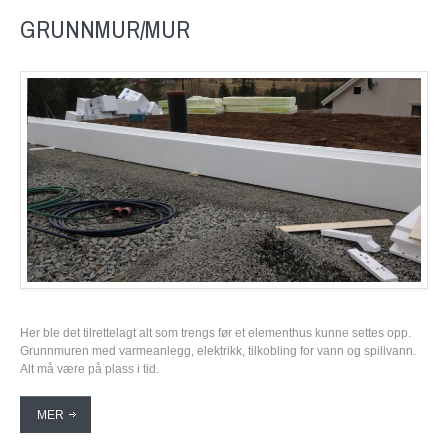
GRUNNMUR/MUR
Her ble det tilrettelagt alt som trengs før et elementhus kunne settes opp.
Grunnmuren med varmeanlegg, elektrikk, tilkobling for vann og spillvann.
Alt må være på plass i tid.
MER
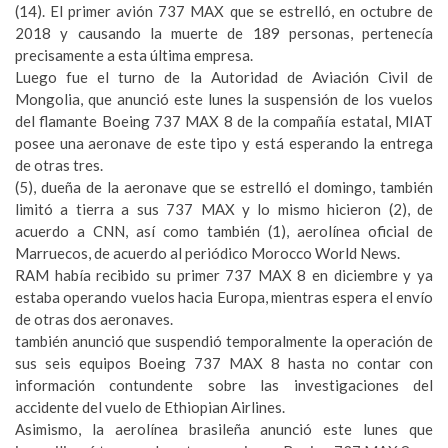
(14). El primer avión 737 MAX que se estrelló, en octubre de
2018 y causando la muerte de 189 personas, pertenecía
precisamente a esta última empresa.
Luego fue el turno de la Autoridad de Aviación Civil de
Mongolia, que anunció este lunes la suspensión de los vuelos
del flamante Boeing 737 MAX 8 de la compañía estatal, MIAT
posee una aeronave de este tipo y está esperando la entrega
de otras tres.
(5), dueña de la aeronave que se estrelló el domingo, también
limitó a tierra a sus 737 MAX y lo mismo hicieron (2), de
acuerdo a CNN, así como también (1), aerolínea oficial de
Marruecos, de acuerdo al periódico Morocco World News.
RAM había recibido su primer 737 MAX 8 en diciembre y ya
estaba operando vuelos hacia Europa, mientras espera el envío
de otras dos aeronaves.
también anunció que suspendió temporalmente la operación de
sus seis equipos Boeing 737 MAX 8 hasta no contar con
información contundente sobre las investigaciones del
accidente del vuelo de Ethiopian Airlines.
Asimismo, la aerolínea brasileña anunció este lunes que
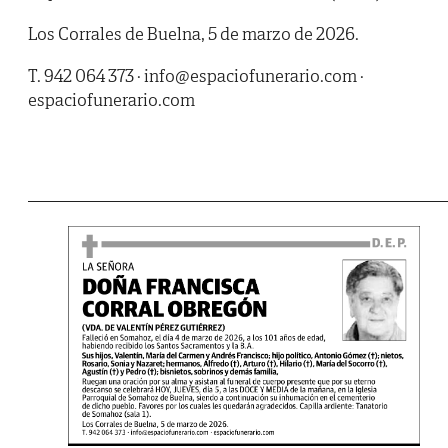
Los Corrales de Buelna, 5 de marzo de 2026.
T. 942 064 373 · info@espaciofunerario.com ·
espaciofunerario.com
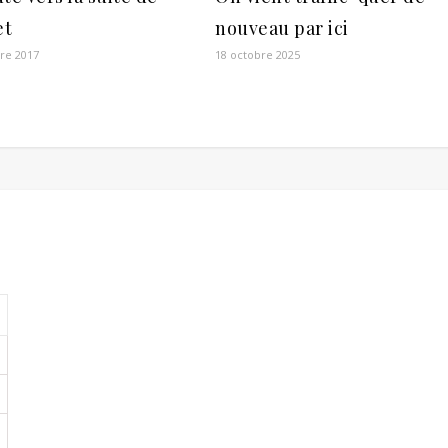
et
nouveau par ici
re 2017
18 octobre 2025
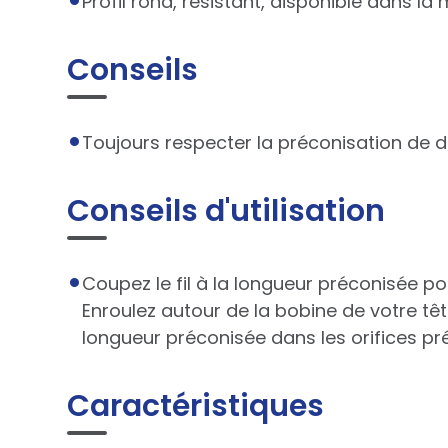
Profil rond, résistant, disponible dans 
Conseils
Toujours respecter la préconisation de di
Conseils d'utilisation
Coupez le fil à la longueur préconisée pou
Enroulez autour de la bobine de votre têt
longueur préconisée dans les orifices pr
Caractéristiques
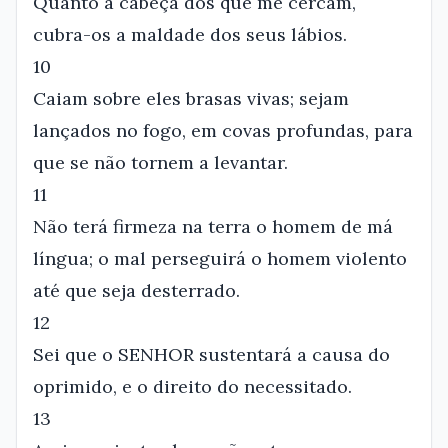
Quanto à cabeça dos que me cercam,
cubra-os a maldade dos seus lábios.
10
Caiam sobre eles brasas vivas; sejam
lançados no fogo, em covas profundas, para
que se não tornem a levantar.
11
Não terá firmeza na terra o homem de má
língua; o mal perseguirá o homem violento
até que seja desterrado.
12
Sei que o SENHOR sustentará a causa do
oprimido, e o direito do necessitado.
13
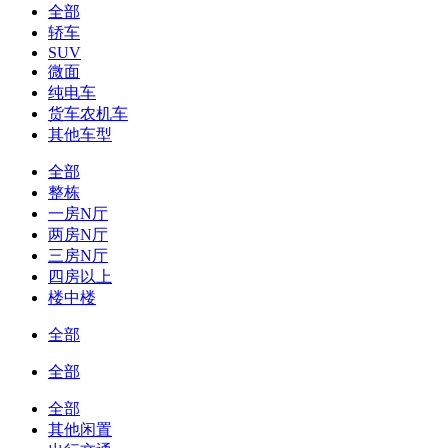
全部
轿车
SUV
微面
纯电车
货车农机车
其他车型
全部
整栋
一房N厅
两房N厅
三房N厅
四房以上
楼中楼
全部
全部
全部
其他闲置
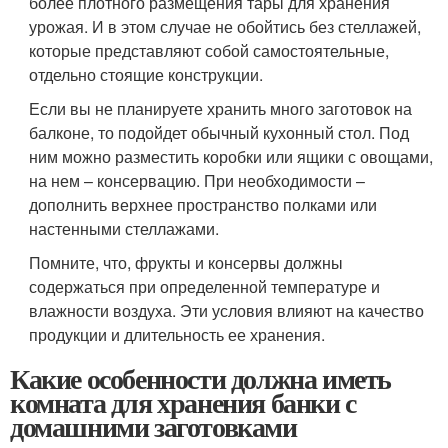
более плотного размещения тары для хранения
урожая. И в этом случае не обойтись без стеллажей,
которые представляют собой самостоятельные,
отдельно стоящие конструкции.
Если вы не планируете хранить много заготовок на
балконе, то подойдет обычный кухонный стол. Под
ним можно разместить коробки или ящики с овощами,
на нем – консервацию. При необходимости –
дополнить верхнее пространство полками или
настенными стеллажами.
Помните, что, фрукты и консервы должны
содержаться при определенной температуре и
влажности воздуха. Эти условия влияют на качество
продукции и длительность ее хранения.
Какие особенности должна иметь
комната для хранения банки с
домашними заготовками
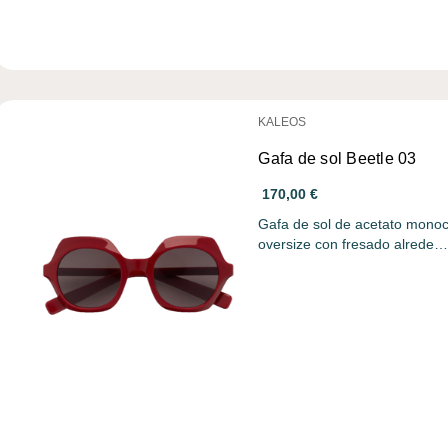
KALEOS
Gafa de sol Beetle 03
170,00 €
Gafa de sol de acetato monoc
oversize con fresado alrede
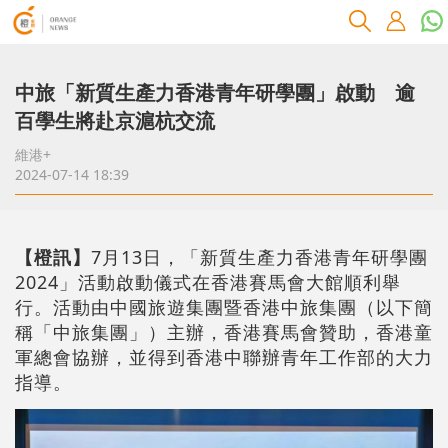
中旅「新質生產力香港青年研學團」啟動 逾
百學生將赴京滬杭交流
維港+
2024-07-14 18:39
【橙訊】
7月13日，「新質生產力香港青年研學團
2024」活動啟動儀式在香港賽馬會大館順利舉
行。活動由中國旅遊集團暨香港中旅集團（以下簡
稱「中旅集團」）主辦，香港賽馬會贊助，香港童
軍總會協辦，並得到香港中聯辦青年工作部的大力
指導。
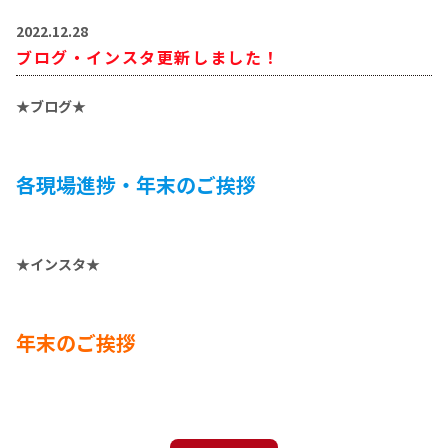
2022.12.28
ブログ・インスタ更新しました！
★ブログ★
各現場進捗・年末のご挨拶
★インスタ★
年末のご挨拶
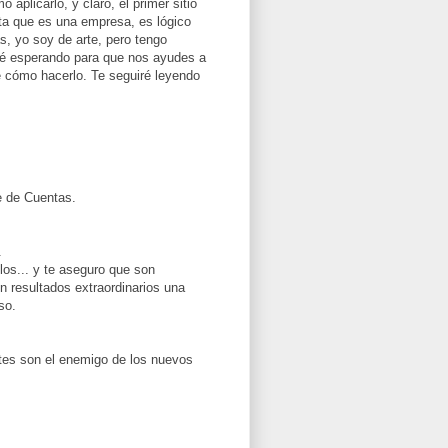
aplicarlo, y claro, el primer sitio
ta que es una empresa, es lógico
s, yo soy de arte, pero tengo
ré esperando para que nos ayudes a
e cómo hacerlo. Te seguiré leyendo
e de Cuentas.
.
los... y te aseguro que son
 resultados extraordinarios una
so.
tes son el enemigo de los nuevos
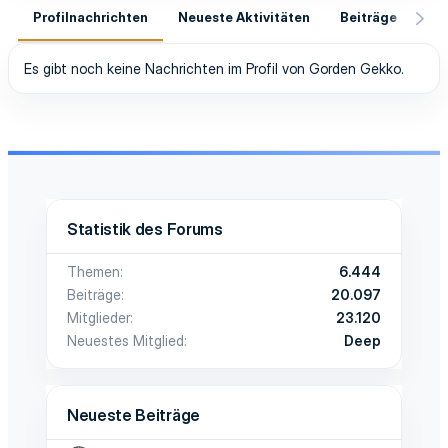
Profilnachrichten
Neueste Aktivitäten
Beiträge
In
Es gibt noch keine Nachrichten im Profil von Gorden Gekko.
Statistik des Forums
Themen
6.444
Beiträge
20.097
Mitglieder
23.120
Neuestes Mitglied
Deep
Neueste Beiträge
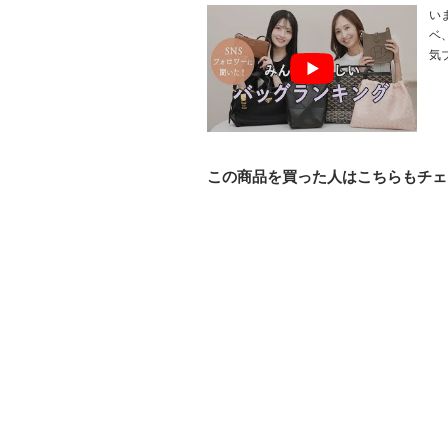
い
ベ
気
この商品を買った人はこちらもチェ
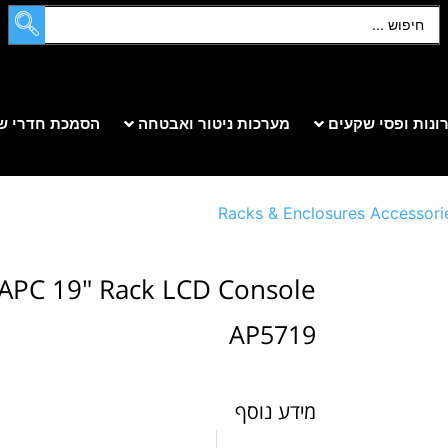
ונות ופסי שקעים
מערכות ניטור ואבטחה
הסמכת חדרי ש
Racks & Enclosures Accessori
APC 19" Rack LCD Console
AP5719
מידע נוסף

....

▶ Work order
Using the data above, repeat exactly the lines that begin at the line with "limitó a tierra" and end at the line with "sus seis equipos", both ends included.

▶ Answer space
limitó a tierra a sus 737 MAX y lo mismo hicieron (2), de
acuerdo a CNN, así como también (1), aerolínea oficial de
Marruecos, de acuerdo al periódico Morocco World News.
RAM había recibido su primer 737 MAX 8 en diciembre y ya
estaba operando vuelos hacia Europa, mientras espera el envío
de otras dos aeronaves.
también anunció que suspendió temporalmente la operación de
sus seis equipos Boeing 737 MAX 8 hasta no contar con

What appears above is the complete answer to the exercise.